A self-proclaimed 'myth buster by trade', over her long-ranging career as a journalist and political activist Barbara Ehrenreich has delved with devastating wit and insight into the social and political fabric of America. Had I Known gathers together Ehrenreich's most significant articles and excerpts from the last four decades - some of which became the starting point for her bestselling books - from her award-winning article 'Welcome to Cancerland', published shortly after she was diagnosed with breast cancer, to her groundbreaking investigative journalism in 'Nickel and Dimed', which explored living in America on the minimum wage. Issues she identified as far back as the 80s and 90s such as work poverty, rising inequality, the gender divide and medicalised health care, are top of the social and political agenda today. Written with remarkable tenderness, humour and incisiveness, Ehrenreich's describes an America of struggle, inequality, racial bias and injustice.
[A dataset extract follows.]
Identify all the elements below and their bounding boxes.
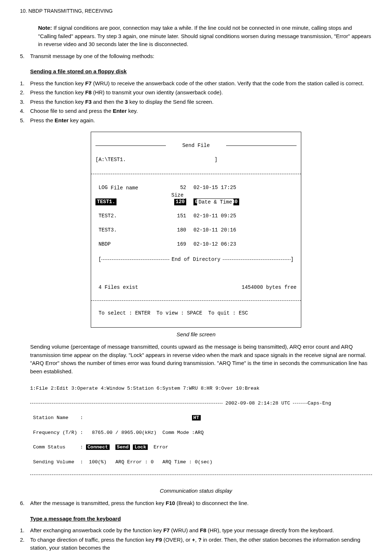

Her extraordinarily prescient and relevant perspective announces her as one of most significant thinkers of our day.

Bright-sided

Bright-sided
Author: Barbara Ehrenreich
Publisher: Macmillan
Total Pages: 252
Release: 2009-10-13
Genre: Business & Economics
ISBN: 0805087494


Download Bright-sided Book in PDF, Epub and Kindle

Exposes the downside of America's penchant for positive thinking, which the author believes leads to self-blame and a preoccupation with stamping out "negative" thoughts on a personal level, and, on a national level, has brought on economic disaster.

The Residue Years

The Residue Years
Author: Mitchell S. Jackson
Publisher: Bloomsbury Publishing USA
Total Pages: 353
Release: 2013-08-20
Genre: Fiction
ISBN: 1620400308


Download The Residue Years Book in PDF, Epub and Kindle

Winner Whiting Writers' Award Winner Ernest J. Gaines Award for Literary Excellence Finalist for the PEN/Hemingway Award for Debut Fiction Finalist for the Flaherty-Dunnan First Novel Prize Finalist for the Hurston/Wright Legacy Award Mitchell S. Jackson grew up black in a neglected neighborhood in America's whitest city, Portland, Oregon. In the '90s, those streets and beyond had fallen under the shadow of crack cocaine and its familiar mayhem. In his commanding autobiographical novel, Mitchell writes what it was to come of age in that time and place, with a break-out voice that's nothing less than extraordinary. The Residue Years switches between the perspectives of a young man, Champ, and his mother, Grace. Grace is just out of a drug treatment program, trying to stay clean and get her kids back. Champ is trying to do right by his mom and younger brothers, and dreams of reclaiming the only home he and his family have ever shared. But selling crack is the only sure way he knows to achieve his dream. In this world of few options and little opportunity, where love is your strength and your weakness, this family fights for family and against what tears one apart. Honest in its portrayal, with cadences that dazzle, The Residue Years signals the arrival of a writer set to awe.